The portable device 10 includes the lock switch 11, the unlock switch 12, the portable device ECU 13, and a transmission device 14 for transmitting a collation signal Sv (wireless signal). Based on the operation of the lock switch 11 or the unlock switch 12, the portable device ECU 13 comprehensively controls the generation of the collation signal Sv and the transmission of the collation signal Sv through the transmission device 14.

On the other hand, the vehicle 20 is provided with a receiving device 22 for receiving the collation signal Sv transmitted from the portable device 10, a vehicle ECU 23, and the door lock mechanism 21 which is driven and controlled by the vehicle ECU 23. The collation signal Sv received through the receiving device 22 is input to the vehicle ECU 23. Then, the vehicle ECU 23 locks or unlocks the door through the door lock mechanism 21 based on the input verification signal Sv.

Next, the collation signal Sv generated and transmitted by the portable device ECU 13 based on the operation of the lock switch 11 or the unlock switch 12 will be described.
In the present embodiment, the collation signal Sv generated by the portable device ECU 13 includes four data (ID code Cid, switch code SW, portable device side operation count value Nm, and rolling code RC).

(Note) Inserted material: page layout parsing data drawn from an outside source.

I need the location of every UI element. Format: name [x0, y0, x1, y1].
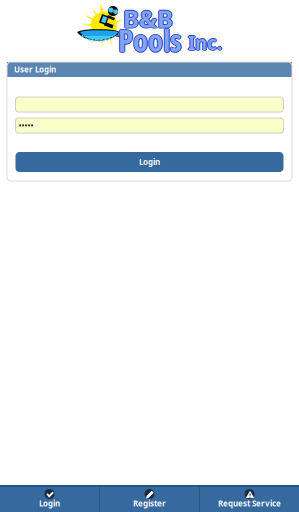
staticText: Pools — [119, 19, 182, 61]
staticText: Login — [139, 157, 160, 167]
staticText: Register — [133, 498, 166, 509]
staticText: Inc. — [187, 30, 221, 55]
staticText: B&B — [123, 3, 173, 36]
staticText: Inc. — [189, 30, 223, 55]
button[interactable] — [16, 97, 284, 112]
staticText: B&B — [122, 2, 172, 35]
button[interactable]: Register — [100, 485, 199, 512]
staticText: Inc. — [188, 30, 222, 55]
button[interactable]: ••••• — [16, 118, 284, 133]
staticText: Inc. — [188, 29, 222, 54]
staticText: Request Service — [218, 498, 281, 509]
staticText: Inc. — [188, 31, 222, 56]
staticText: Pools — [118, 19, 181, 61]
staticText: B&B — [123, 1, 173, 34]
button[interactable]: Login — [16, 152, 284, 172]
button[interactable]: Request Service — [200, 485, 299, 512]
staticText: User Login — [14, 64, 56, 75]
staticText: Login — [39, 498, 60, 509]
staticText: B&B — [124, 2, 174, 35]
staticText: Pools — [118, 18, 181, 60]
button[interactable]: Login — [0, 485, 99, 512]
staticText: Pools — [118, 20, 181, 62]
staticText: ••••• — [18, 120, 34, 131]
staticText: Pools — [117, 19, 180, 61]
staticText: B&B — [123, 2, 173, 35]
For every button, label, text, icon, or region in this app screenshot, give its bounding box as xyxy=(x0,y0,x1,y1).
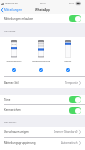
button[interactable]: Banner-Stil xyxy=(0,77,85,88)
staticText: Immer (Standard) xyxy=(54,130,78,134)
button[interactable]: Sperrbildschirm xyxy=(1,40,27,72)
button[interactable]: Banner xyxy=(55,40,81,72)
staticText: HINWEISE xyxy=(4,29,16,32)
button[interactable]: Töne xyxy=(69,96,81,103)
staticText: 09:41 xyxy=(40,2,46,5)
staticText: WhatsApp xyxy=(35,8,50,12)
button[interactable]: Kennzeichen xyxy=(0,105,85,115)
button[interactable]: Mitteilungen erlauben xyxy=(69,15,81,22)
staticText: 93 % xyxy=(69,2,75,5)
staticText: Temporär xyxy=(65,81,78,85)
staticText: Sperrbildschirm xyxy=(1,60,27,63)
staticText: Telekom-DE xyxy=(5,2,18,5)
button[interactable]: Mitteilungen xyxy=(0,6,25,14)
staticText: Kennzeichen xyxy=(4,108,21,112)
staticText: OPTIONEN xyxy=(4,120,17,123)
staticText: Vorschauen zeigen xyxy=(4,130,29,134)
staticText: Mitteilungen xyxy=(4,8,23,12)
button[interactable]: Kennzeichen xyxy=(69,107,81,114)
button[interactable]: Mitteilungsgruppierung xyxy=(0,138,85,148)
staticText: Mitteilungszentrale xyxy=(28,60,54,63)
button[interactable]: Mitteilungen erlauben xyxy=(0,14,85,23)
button[interactable]: Töne xyxy=(0,95,85,104)
staticText: Mitteilungsgruppierung xyxy=(4,141,36,145)
staticText: Banner xyxy=(55,60,81,63)
staticText: Automatisch xyxy=(61,141,78,145)
staticText: Mitteilungen erlauben xyxy=(4,17,34,21)
staticText: Banner-Stil xyxy=(4,81,19,85)
button[interactable]: Mitteilungszentrale xyxy=(28,40,54,72)
staticText: Töne xyxy=(4,98,11,102)
button[interactable]: Vorschauen zeigen xyxy=(0,127,85,137)
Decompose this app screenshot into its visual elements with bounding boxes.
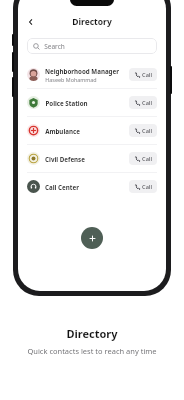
staticText: Police Station bbox=[45, 99, 88, 107]
staticText: Call bbox=[142, 183, 152, 191]
button[interactable]: Ambulance bbox=[18, 117, 166, 144]
button[interactable]: Civil Defense bbox=[18, 145, 166, 172]
staticText: Call bbox=[142, 127, 152, 135]
staticText: Call Center bbox=[45, 183, 79, 191]
button[interactable]: Call bbox=[129, 124, 157, 137]
staticText: Neighborhood Manager bbox=[45, 67, 119, 75]
button[interactable]: Call bbox=[129, 180, 157, 193]
button[interactable]: Neighborhood Manager bbox=[18, 61, 166, 88]
staticText: Civil Defense bbox=[45, 155, 85, 163]
button[interactable]: Call Center bbox=[18, 173, 166, 200]
staticText: Quick contacts lest to reach any time bbox=[27, 346, 157, 356]
button[interactable]: Add contact bbox=[81, 227, 103, 249]
button[interactable]: Back bbox=[24, 15, 38, 29]
staticText: Haseeb Mohammad bbox=[45, 76, 97, 83]
button[interactable]: Call bbox=[129, 68, 157, 81]
button[interactable]: Search bbox=[27, 38, 157, 54]
staticText: Directory bbox=[72, 16, 112, 28]
staticText: Call bbox=[142, 71, 152, 79]
button[interactable]: Call bbox=[129, 96, 157, 109]
staticText: Search bbox=[44, 42, 65, 51]
staticText: Ambulance bbox=[45, 127, 80, 135]
button[interactable]: Call bbox=[129, 152, 157, 165]
button[interactable]: Police Station bbox=[18, 89, 166, 116]
staticText: Directory bbox=[66, 326, 118, 341]
staticText: Call bbox=[142, 99, 152, 107]
staticText: Call bbox=[142, 155, 152, 163]
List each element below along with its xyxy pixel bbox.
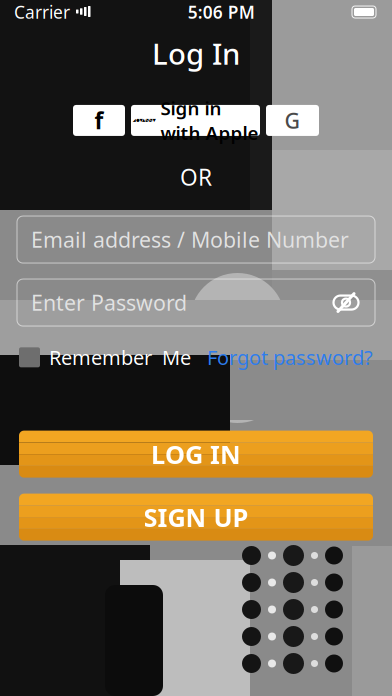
staticText: SIGN UP — [144, 500, 248, 534]
staticText: Remember Me — [49, 344, 191, 371]
button[interactable]:  — [131, 105, 260, 136]
staticText: Email address / Mobile Number — [31, 225, 349, 254]
staticText: Forgot password? — [207, 344, 373, 371]
staticText: LOG IN — [151, 437, 241, 471]
button[interactable]: Remember Me — [19, 344, 191, 371]
staticText: Sign in with Apple — [160, 96, 258, 145]
button[interactable]: LOG IN — [19, 431, 373, 478]
staticText: Enter Password — [31, 288, 187, 317]
staticText: G — [284, 106, 300, 135]
button[interactable]: SIGN UP — [19, 494, 373, 541]
staticText: 5:06 PM — [188, 0, 255, 24]
button[interactable]: Forgot password? — [207, 344, 373, 371]
staticText: OR — [180, 162, 212, 192]
staticText:  — [132, 109, 156, 132]
staticText: Log In — [152, 34, 240, 73]
button[interactable]: Sign in with Facebook — [73, 105, 125, 136]
staticText: f — [94, 105, 104, 136]
staticText: Carrier — [14, 0, 70, 24]
button[interactable]: Sign in with Google — [266, 105, 319, 136]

The ID code Cid is a code for individual identification of the portable device 10. The ID code Cid is stored in advance in the memory 15 of the portable device ECU 13.
The switch code SW is a code corresponding to each of the switches 11 and 12, and is a code that changes depending on whether the lock switch 11 is operated or the unlock switch 12 is operated.

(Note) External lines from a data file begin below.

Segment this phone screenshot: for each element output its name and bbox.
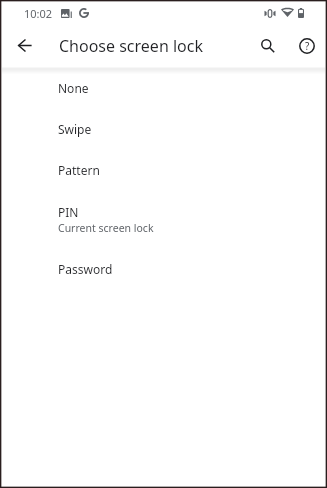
button[interactable]: Swipe: [2, 108, 325, 149]
staticText: ?: [305, 39, 310, 53]
staticText: 10:02: [24, 6, 53, 21]
button[interactable]: PIN: [2, 191, 325, 246]
staticText: Pattern: [58, 162, 100, 178]
button[interactable]: None: [2, 67, 325, 108]
staticText: Choose screen lock: [59, 35, 203, 57]
button[interactable]: Password: [2, 248, 325, 289]
button[interactable]: Search: [254, 32, 282, 60]
staticText: Password: [58, 261, 113, 277]
button[interactable]: Help: [292, 31, 321, 60]
staticText: PIN: [58, 204, 79, 220]
button[interactable]: Navigate up: [11, 32, 39, 60]
staticText: None: [58, 80, 89, 96]
button[interactable]: Pattern: [2, 149, 325, 190]
staticText: Swipe: [58, 121, 92, 137]
staticText: Current screen lock: [58, 221, 154, 235]
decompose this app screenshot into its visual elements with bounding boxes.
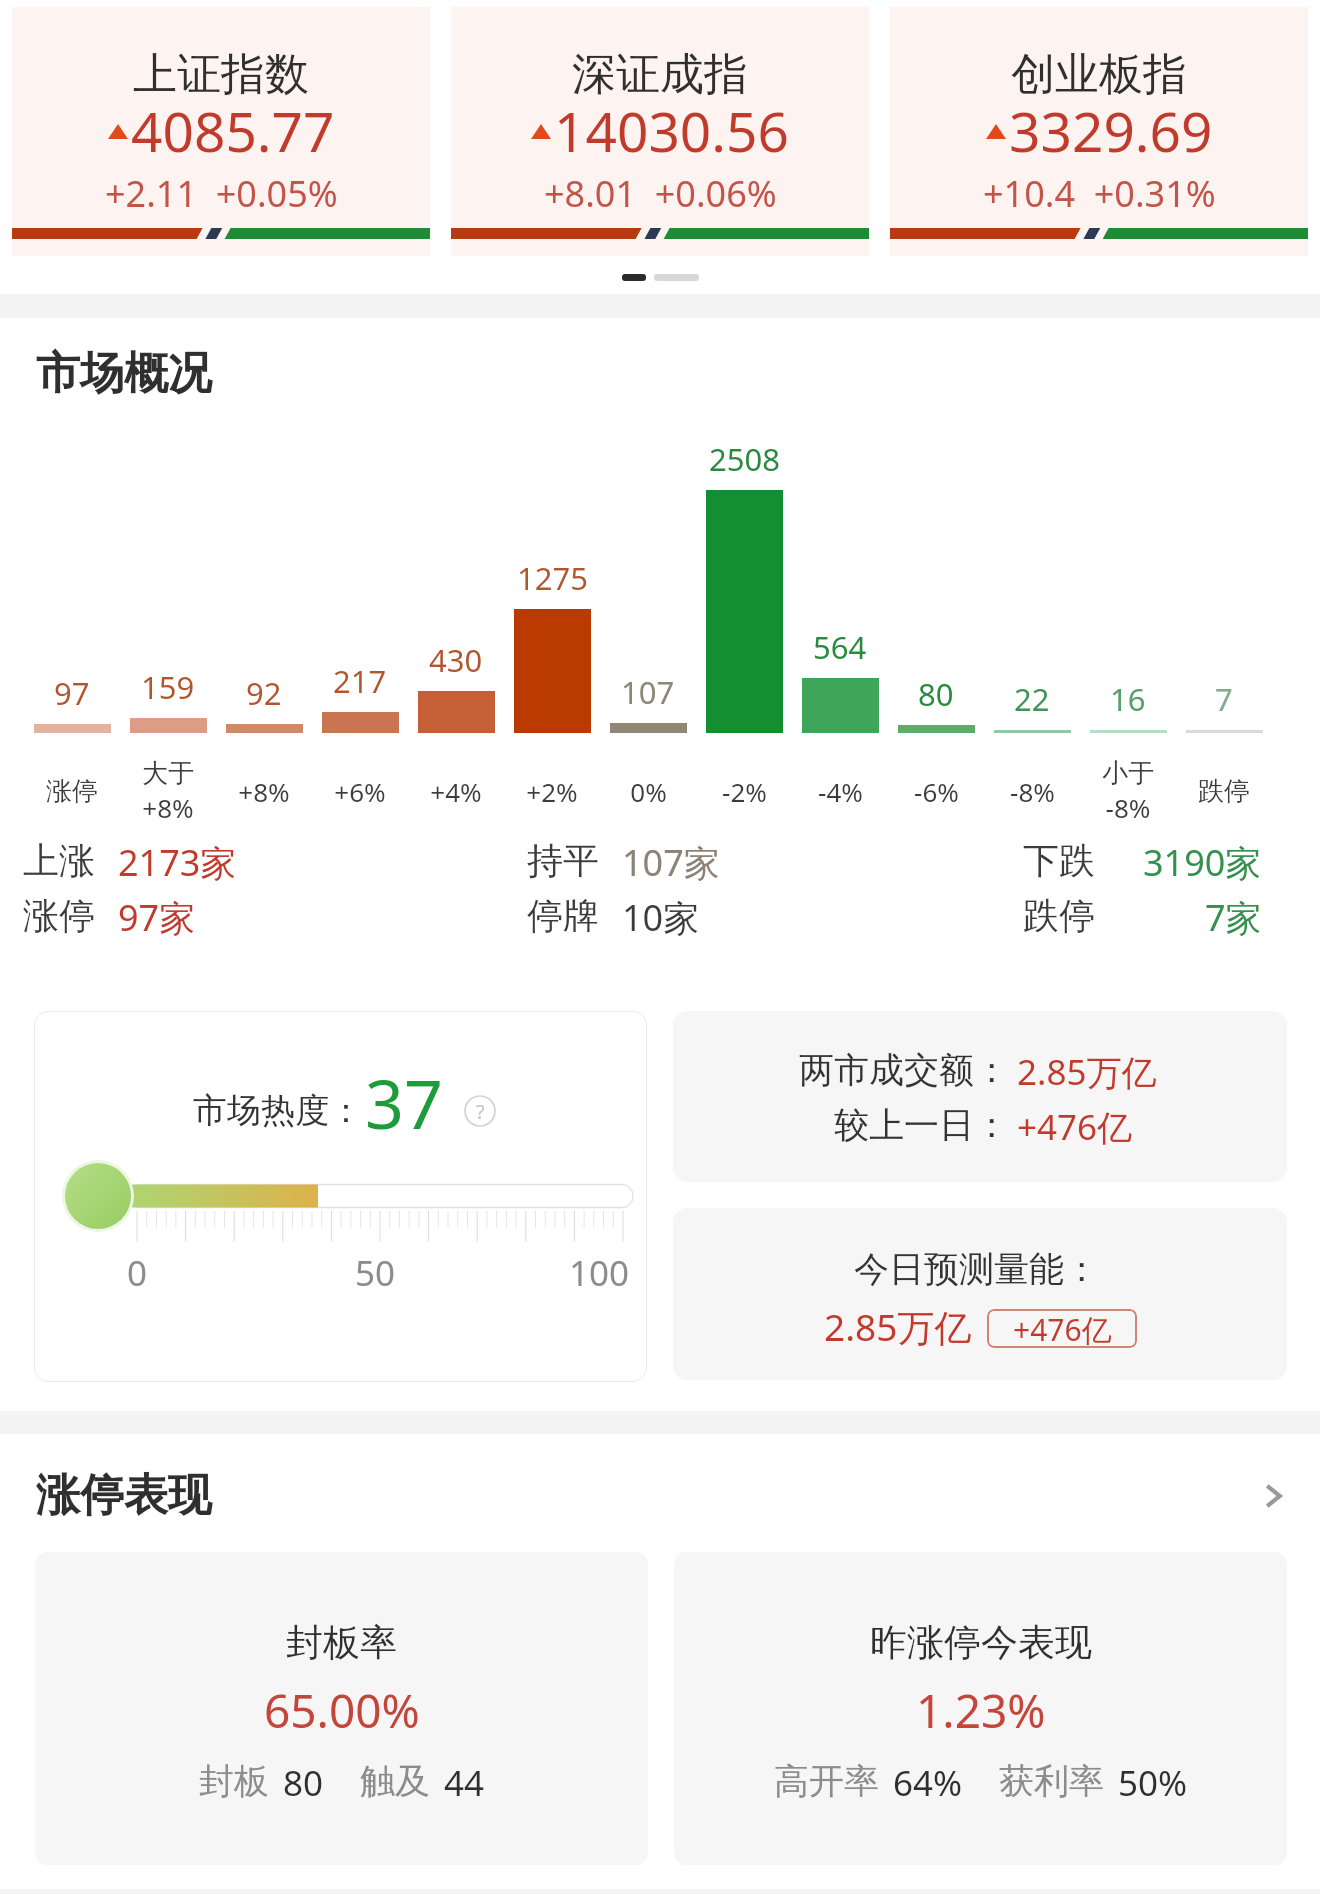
staticText: 44: [444, 1759, 485, 1807]
button[interactable]: 今日预测量能：: [673, 1208, 1287, 1380]
button[interactable]: 两市成交额：: [673, 1011, 1287, 1182]
staticText: 持平: [527, 838, 599, 881]
staticText: 2.85万亿: [824, 1301, 972, 1352]
button[interactable]: 深证成指: [451, 7, 869, 256]
staticText: 2.85万亿: [1017, 1048, 1157, 1096]
button[interactable]: 市场热度：: [34, 1011, 647, 1382]
staticText: 2173家: [118, 838, 237, 881]
staticText: +6%: [334, 774, 386, 809]
staticText: 7家: [1205, 893, 1262, 936]
button[interactable]: 上证指数: [12, 7, 430, 256]
staticText: 下跌: [1023, 838, 1095, 881]
staticText: ?: [476, 1098, 485, 1125]
staticText: 高开率: [774, 1759, 879, 1803]
staticText: 37: [365, 1056, 443, 1149]
staticText: 昨涨停今表现: [870, 1619, 1092, 1666]
staticText: 92: [246, 672, 282, 714]
staticText: 上证指数: [133, 47, 309, 102]
staticText: 65.00%: [264, 1679, 420, 1742]
staticText: 两市成交额：: [799, 1048, 1009, 1092]
staticText: 市场热度：: [193, 1089, 363, 1132]
staticText: 217: [333, 660, 387, 702]
staticText: 16: [1110, 678, 1146, 720]
staticText: +8%: [238, 774, 290, 809]
staticText: 7: [1215, 678, 1233, 720]
staticText: 97家: [118, 893, 196, 936]
staticText: 430: [429, 639, 483, 681]
staticText: 64%: [893, 1759, 963, 1807]
staticText: 封板: [199, 1759, 269, 1803]
staticText: -8%: [1010, 774, 1055, 809]
staticText: 0: [127, 1249, 148, 1297]
staticText: -4%: [818, 774, 863, 809]
staticText: 14030.56: [554, 93, 789, 168]
staticText: 97: [54, 672, 90, 714]
staticText: 创业板指: [1011, 47, 1187, 102]
staticText: 3190家: [1143, 838, 1262, 881]
staticText: +2.11 +0.05%: [105, 169, 338, 218]
button[interactable]: 昨涨停今表现: [674, 1552, 1287, 1865]
staticText: 100: [569, 1249, 630, 1297]
staticText: 市场概况: [36, 346, 212, 401]
staticText: 停牌: [527, 893, 599, 936]
staticText: 涨停: [46, 775, 98, 808]
staticText: 50: [355, 1249, 396, 1297]
staticText: 107家: [622, 838, 720, 881]
staticText: 10家: [622, 893, 700, 936]
staticText: 80: [283, 1759, 324, 1807]
staticText: 封板率: [286, 1619, 397, 1666]
staticText: 触及: [360, 1759, 430, 1803]
staticText: 大于 +8%: [142, 757, 194, 825]
staticText: +10.4 +0.31%: [983, 169, 1216, 218]
staticText: +4%: [430, 774, 482, 809]
staticText: 跌停: [1023, 893, 1095, 936]
staticText: +2%: [526, 774, 578, 809]
staticText: 跌停: [1198, 775, 1250, 808]
staticText: +8.01 +0.06%: [544, 169, 777, 218]
staticText: -2%: [722, 774, 767, 809]
staticText: 80: [918, 673, 954, 715]
button[interactable]: 封板率: [35, 1552, 648, 1865]
staticText: 22: [1014, 678, 1050, 720]
staticText: 564: [813, 626, 867, 668]
staticText: 50%: [1118, 1759, 1188, 1807]
staticText: 1.23%: [916, 1679, 1046, 1742]
staticText: 107: [621, 671, 675, 713]
staticText: 0%: [630, 774, 667, 809]
staticText: 1275: [517, 557, 588, 599]
other: 查看更多: [1256, 1479, 1290, 1513]
staticText: 较上一日：: [834, 1103, 1009, 1147]
staticText: +476亿: [1017, 1103, 1133, 1151]
staticText: 2508: [709, 438, 780, 480]
staticText: 3329.69: [1009, 93, 1213, 168]
staticText: 159: [141, 666, 195, 708]
staticText: 深证成指: [572, 47, 748, 102]
button[interactable]: 涨停表现: [36, 1468, 1290, 1523]
staticText: 4085.77: [131, 93, 335, 168]
staticText: 涨停表现: [36, 1468, 212, 1523]
staticText: 获利率: [999, 1759, 1104, 1803]
button[interactable]: 创业板指: [890, 7, 1308, 256]
staticText: 涨停: [23, 893, 95, 936]
staticText: -6%: [914, 774, 959, 809]
staticText: 今日预测量能：: [854, 1247, 1099, 1291]
staticText: 小于 -8%: [1102, 757, 1154, 825]
staticText: +476亿: [1013, 1309, 1112, 1348]
staticText: 上涨: [23, 838, 95, 881]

The operation count value Nm on the portable device side is the number of operations of the lock switch 11 and the unlock switch 12 (the total number of operations of the switches 11 and 12 or the number of operations of each of the switches 11 and 12). In the present embodiment, the portable device ECU 13 counts the total number of operations of the lock switch 11 and the unlock switch 12, and the count value (portable device side operation count value Nm) is stored in the memory 15.

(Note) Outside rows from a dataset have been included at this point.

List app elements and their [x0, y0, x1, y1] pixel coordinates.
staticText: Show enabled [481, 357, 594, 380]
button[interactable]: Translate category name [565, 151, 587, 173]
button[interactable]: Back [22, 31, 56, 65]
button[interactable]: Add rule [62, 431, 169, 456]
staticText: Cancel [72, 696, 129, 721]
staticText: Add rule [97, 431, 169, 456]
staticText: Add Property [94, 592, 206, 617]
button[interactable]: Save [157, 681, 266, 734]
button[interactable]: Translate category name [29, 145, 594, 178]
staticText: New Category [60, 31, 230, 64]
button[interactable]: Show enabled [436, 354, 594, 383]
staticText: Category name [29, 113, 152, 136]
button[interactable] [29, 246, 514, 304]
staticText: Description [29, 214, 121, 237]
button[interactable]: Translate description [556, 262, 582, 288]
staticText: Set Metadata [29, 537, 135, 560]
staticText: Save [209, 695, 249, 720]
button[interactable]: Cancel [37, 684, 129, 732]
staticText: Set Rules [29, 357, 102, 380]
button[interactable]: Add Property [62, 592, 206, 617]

The rolling code RC is a code generated by encrypting the above-mentioned switch code SW and the operation count value Nm on the portable device side with an encryption key stored in the memory 15. That is, when the lock switch 11 or the unlock switch 12 is operated, the portable device ECU 13 operates the switch code SW and the portable device side according to the switch operation (whether the lock switch 11 is operated or the unlock switch 12 is operated). A rolling code RC is obtained by encrypting the count value Nm and extracting data having a predetermined number of bits from the encrypted data based on a predetermined rule. In this way, since the data on which the rolling code RC is based includes the portable device side operation count value Nm indicating the number of operations of the switches 11 and 12, the rolling code RC changes every time the switch is operated. It has become. The larger the number of bits of the rolling code RC, the higher the security, but on the other hand, it causes memory pressure and an increase in communication time. Therefore, it is desirable to set the number of bits as small as possible within the range where security can be ensured. ..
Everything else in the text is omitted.